START Available records

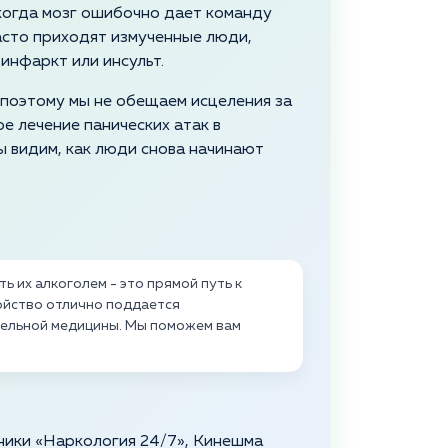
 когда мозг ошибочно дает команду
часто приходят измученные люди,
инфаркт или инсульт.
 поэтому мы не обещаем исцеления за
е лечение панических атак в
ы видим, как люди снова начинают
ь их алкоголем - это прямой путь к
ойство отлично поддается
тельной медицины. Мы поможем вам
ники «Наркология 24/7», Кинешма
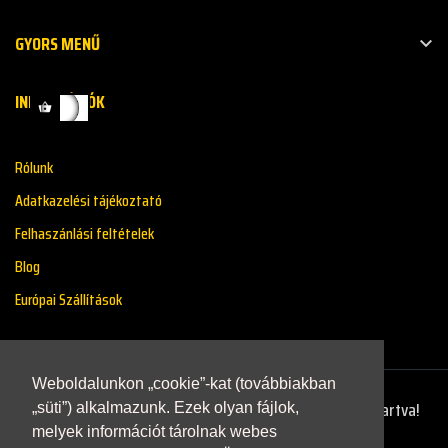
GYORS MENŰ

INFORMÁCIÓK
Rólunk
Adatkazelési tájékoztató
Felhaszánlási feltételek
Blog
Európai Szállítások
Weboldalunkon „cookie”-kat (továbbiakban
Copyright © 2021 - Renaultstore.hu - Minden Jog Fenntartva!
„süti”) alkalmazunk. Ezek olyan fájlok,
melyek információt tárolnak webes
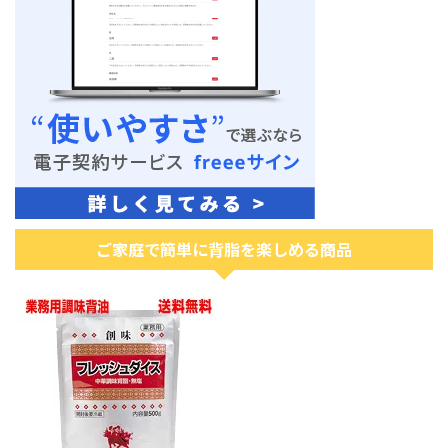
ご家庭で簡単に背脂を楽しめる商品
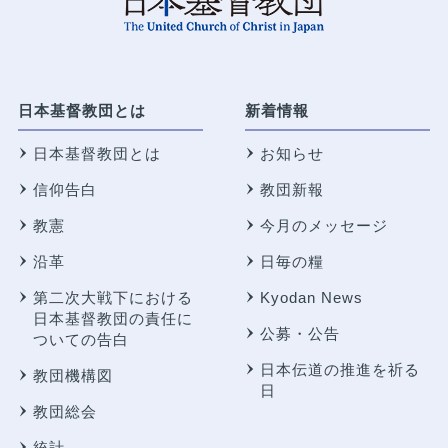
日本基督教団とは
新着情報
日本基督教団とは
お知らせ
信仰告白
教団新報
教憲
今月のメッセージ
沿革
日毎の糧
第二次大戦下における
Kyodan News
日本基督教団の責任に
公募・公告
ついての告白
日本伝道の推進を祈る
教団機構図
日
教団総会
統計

END Available records
START Available records

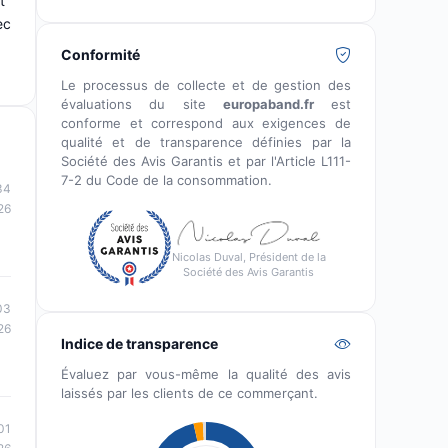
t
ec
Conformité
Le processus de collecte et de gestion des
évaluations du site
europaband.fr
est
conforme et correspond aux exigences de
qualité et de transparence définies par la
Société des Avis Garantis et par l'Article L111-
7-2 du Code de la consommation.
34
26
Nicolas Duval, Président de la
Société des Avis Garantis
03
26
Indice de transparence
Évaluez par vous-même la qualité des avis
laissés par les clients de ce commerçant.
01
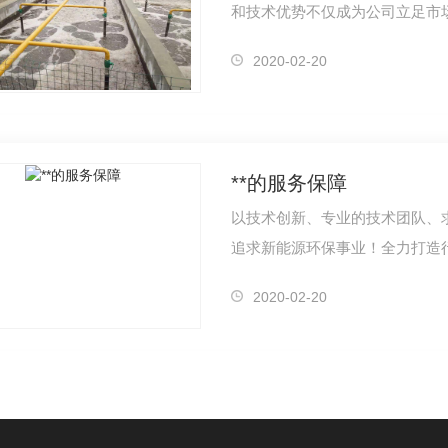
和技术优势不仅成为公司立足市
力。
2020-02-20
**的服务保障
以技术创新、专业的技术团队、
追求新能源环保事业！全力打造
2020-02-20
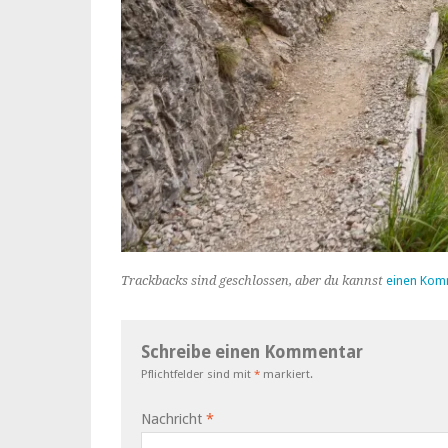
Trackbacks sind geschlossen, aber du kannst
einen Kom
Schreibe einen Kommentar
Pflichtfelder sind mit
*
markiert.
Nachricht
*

END Available records
START Available records

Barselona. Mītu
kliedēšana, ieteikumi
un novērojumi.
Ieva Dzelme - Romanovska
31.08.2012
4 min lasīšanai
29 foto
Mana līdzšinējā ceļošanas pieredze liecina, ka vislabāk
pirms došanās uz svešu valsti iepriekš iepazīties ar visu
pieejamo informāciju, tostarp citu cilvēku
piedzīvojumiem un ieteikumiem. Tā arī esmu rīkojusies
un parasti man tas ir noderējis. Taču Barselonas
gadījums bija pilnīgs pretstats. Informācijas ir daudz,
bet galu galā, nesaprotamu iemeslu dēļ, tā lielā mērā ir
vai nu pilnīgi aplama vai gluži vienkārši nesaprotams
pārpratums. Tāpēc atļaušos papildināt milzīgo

END Available records

■ Task to carry out:
The expected answer is a copy of each line in the records that holds the word "transparence".

■ Response area:
qualité et de transparence définies par la
Indice de transparence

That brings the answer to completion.